Opt-in and opt-out records are retained for at least three (3) years for compliance with telecommunications regulations.

8. Legal Basis for Processing (GDPR Notice)

If you are located in the European Economic Area (EEA), we process your information based on one or more of the following legal bases:

  • Your consent
  • Performance of a contract
  • Compliance with legal obligations
  • Legitimate business interests (e.g., improving our services)

9. International Data Transfers

We and our service providers (including Twilio and Stripe) may process and store your data in the United States or other countries. We take steps to ensure that data transferred internationally is protected under appropriate safeguards, such as the EU Standard Contractual Clauses.

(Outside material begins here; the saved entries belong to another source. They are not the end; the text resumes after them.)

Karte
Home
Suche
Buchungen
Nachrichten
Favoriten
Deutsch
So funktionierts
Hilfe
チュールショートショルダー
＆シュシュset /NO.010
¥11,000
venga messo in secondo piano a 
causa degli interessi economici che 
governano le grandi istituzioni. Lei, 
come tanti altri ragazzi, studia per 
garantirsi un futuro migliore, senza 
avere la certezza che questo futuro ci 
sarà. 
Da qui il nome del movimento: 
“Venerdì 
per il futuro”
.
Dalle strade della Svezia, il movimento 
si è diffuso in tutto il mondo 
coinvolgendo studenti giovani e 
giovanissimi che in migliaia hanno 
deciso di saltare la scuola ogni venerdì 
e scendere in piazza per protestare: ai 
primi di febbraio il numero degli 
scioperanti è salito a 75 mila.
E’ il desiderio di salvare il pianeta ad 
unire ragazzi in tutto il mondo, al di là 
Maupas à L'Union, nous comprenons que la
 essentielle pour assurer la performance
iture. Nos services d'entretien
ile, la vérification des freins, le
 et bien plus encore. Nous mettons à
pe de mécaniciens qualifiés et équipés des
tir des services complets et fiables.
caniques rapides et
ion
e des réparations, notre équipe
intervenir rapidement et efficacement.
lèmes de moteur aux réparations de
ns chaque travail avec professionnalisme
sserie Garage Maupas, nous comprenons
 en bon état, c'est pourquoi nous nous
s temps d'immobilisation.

10. Your Rights and Choices

Depending on your location, you may have the right to:

  • Access and obtain a copy of your personal data
  • Correct or delete inaccurate information
  • Restrict or object to processing
  • Withdraw consent at any time
  • Request data portability

To exercise these rights, please contact us at wells.wes@outlook.com.

11. Cookies and Tracking

We use cookies and similar technologies to improve user experience and site performance. You can manage cookies through your browser settings, but disabling them may affect functionality.

12. Children's Privacy

Our services are not directed to children under 13. We do not knowingly collect personal information from minors. If we become aware that we have collected data from a child under 13, we will delete it promptly.

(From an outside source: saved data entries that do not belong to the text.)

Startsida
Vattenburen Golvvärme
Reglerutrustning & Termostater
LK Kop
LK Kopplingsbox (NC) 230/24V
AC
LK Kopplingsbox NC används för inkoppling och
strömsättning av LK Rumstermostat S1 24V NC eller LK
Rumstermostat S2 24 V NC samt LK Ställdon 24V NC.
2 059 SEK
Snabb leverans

13. Your California Privacy Rights (CCPA)

If you are a California resident, you may have additional rights regarding access, deletion, and disclosure of personal information under the California Consumer Privacy Act (CCPA). To submit a request, contact wells.wes@outlook.com.

14. Changes to This Policy

We may update this Privacy Policy periodically. The "Last Updated" date at the top reflects the latest version. Continued use of our services after updates constitutes acceptance.